Wird eine diffusionshemmende Dämmung, oft in Kombination mit Mineralwolle und Gipskartonplatten, gewählt, empfiehlt sich der Aufbau eines Ständerwerks:

  • Das Ständerwerk wird als selbsttragende Konstruktion an Decke und Boden befestigt, niemals direkt an der abgedichteten Wand.
  • Zwischen der dämmenden Schicht (z.B. Mineralwolle) und der Beplankung (z.B. Gipskartonplatten) wird die diffusionshemmende Folie als Dampfbremse angebracht. Diese muss absolut luftdicht sein, um das Eindringen von Feuchtigkeit ins Mauerwerk zu verhindern.
  • Es empfiehlt sich, mit zwei Plattenlagen aus Gipskarton zu beplanken; für die zweite Lage bieten sich Feuchtraumplatten an, besonders in feuchteempfindlichen Bereichen.
  • Die Platten dürfen nicht direkt auf dem Boden aufsetzen. Eine kleine Schattenfuge verhindert das Eindringen von Feuchtigkeit aus dem Boden in die Platten.

Kellerdeckendämmung: Nicht nur die Wände zählen

Wenn die Kellerräume nicht beheizt oder bewohnt sind, ist die Dämmung der Kellerdecke eine äußerst effektive Maßnahme, um Heizkosten zu sparen. Durch eine gute Kellerdeckendämmung geht merklich weniger Energie aus den darüberliegenden beheizten Räumen verloren. Eine Dämmstärke von mindestens sechs Zentimetern ist empfehlenswert, optimal wären sogar zwölf Zentimeter. Dabei sollte man jedoch die Raumhöhe im Keller berücksichtigen, um den Raum nicht zu stark zu verkleinern. Um Wärmebrücken am Sockel des Erdgeschosses zu vermeiden, sollte die Dämmung an den Außenwänden etwa 80 Zentimeter von der Decke herabgezogen werden. Dies schließt die wärmedämmende Hülle des Gebäudes und trägt maßgeblich zu einer dauerhaften Senkung der Heizkosten und einem besseren Raumklima bei.

Häufig gestellte Fragen (FAQ) zur Kellerdämmung

Ist eine Kellerdämmung von innen immer sinnvoll?

Ja, in den meisten Fällen ist eine Kellerdämmung von innen sinnvoll, insbesondere wenn der Keller als Wohn- oder Aufenthaltsraum genutzt werden soll oder wenn eine Außendämmung nicht realisierbar ist. Sie verbessert das Raumklima, reduziert Heizkosten und beugt Feuchtigkeitsproblemen vor.

Kann eine Innendämmung zu Schimmel führen?

Eine unsachgemäß ausgeführte Innendämmung ohne Berücksichtigung der Bauphysik kann tatsächlich zu Schimmel führen. Dies passiert, wenn Feuchtigkeit hinter der Dämmung kondensiert und nicht abgeführt werden kann. Mit kapillaraktiven oder richtig ausgeführten diffusionsoffenen Systemen und einer eventuell notwendigen Dampfbremse sowie guter Lüftung wird Schimmel jedoch aktiv vorgebeugt.

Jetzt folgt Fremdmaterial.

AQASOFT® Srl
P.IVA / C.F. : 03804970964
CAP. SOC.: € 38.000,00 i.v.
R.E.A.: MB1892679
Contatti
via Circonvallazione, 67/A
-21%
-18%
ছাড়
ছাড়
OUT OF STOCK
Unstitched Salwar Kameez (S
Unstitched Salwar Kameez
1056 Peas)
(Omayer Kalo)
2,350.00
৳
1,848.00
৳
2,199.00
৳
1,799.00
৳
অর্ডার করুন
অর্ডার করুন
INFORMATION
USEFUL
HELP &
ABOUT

Wie dick sollte die Innendämmung sein?

Die optimale Dicke hängt von verschiedenen Faktoren ab, wie dem gewünschten U-Wert, dem Material und der vorhandenen Wandstärke. Grundsätzlich gilt: Je dicker die Dämmung (im Rahmen der Machbarkeit), desto besser die Dämmwirkung. Für die Kellerdecke werden mindestens sechs bis zwölf Zentimeter empfohlen.

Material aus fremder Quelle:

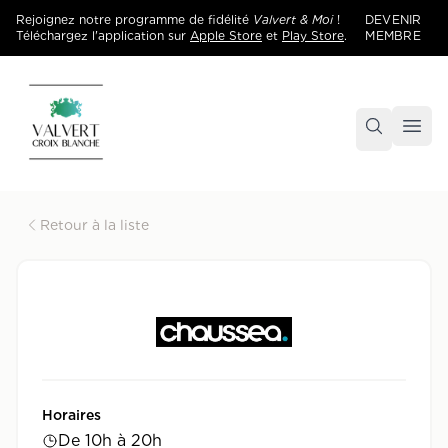
Rejoignez notre programme de fidélité
Valvert & Moi
!
DEVENIR
Téléchargez l'application sur
Apple Store
et
Play Store
.
MEMBRE
Accueil
Centre commercial Valvert Croix Blanche
Retour à la liste
Horaires
De 10h à 20h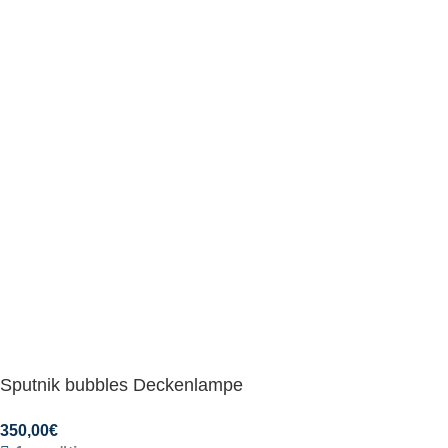
Sputnik bubbles Deckenlampe
350,00
€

Kann ich die Kellerdämmung selbst anbringen?

Während kleinere Dämmprojekte von versierten Heimwerkern durchgeführt werden können, ist bei der Kellerdämmung aufgrund der komplexen Feuchtigkeitsphysik und der Notwendigkeit einer fachgerechten Ausführung (insbesondere bei der Dampfbremse und dem Klebeverfahren) die Beauftragung eines Fachbetriebs oft ratsam. Fehler können teure Folgeschäden verursachen.

Ist eine zusätzliche Lüftung im Keller notwendig?

Ja, in vielen Fällen ist eine zusätzliche Lüftung des Kellers sinnvoll, um überschüssigen Wasserdampf abzuführen und ein gesundes Raumklima zu gewährleisten. Dies gilt insbesondere für Räume mit hoher Feuchtigkeitsentwicklung (z.B. Waschküchen) oder bei geringer Fenstergröße. Eine mechanische Lüftung kann hier eine gute Ergänzung sein.

Was kostet eine Kellerdämmung von innen?

Die Kosten für eine Kellerdämmung von innen variieren stark je nach gewähltem Dämmmaterial, der Fläche, dem Zustand des Untergrunds und dem Umfang der Arbeiten (z.B. Vorarbeiten, zusätzliche Abdichtung, Oberflächenbehandlung). Kapillaraktive Systeme sind in der Regel teurer, bieten aber auch höhere Sicherheit bei Feuchtigkeit. Es empfiehlt sich, stets mehrere Angebote von Fachbetrieben einzuholen.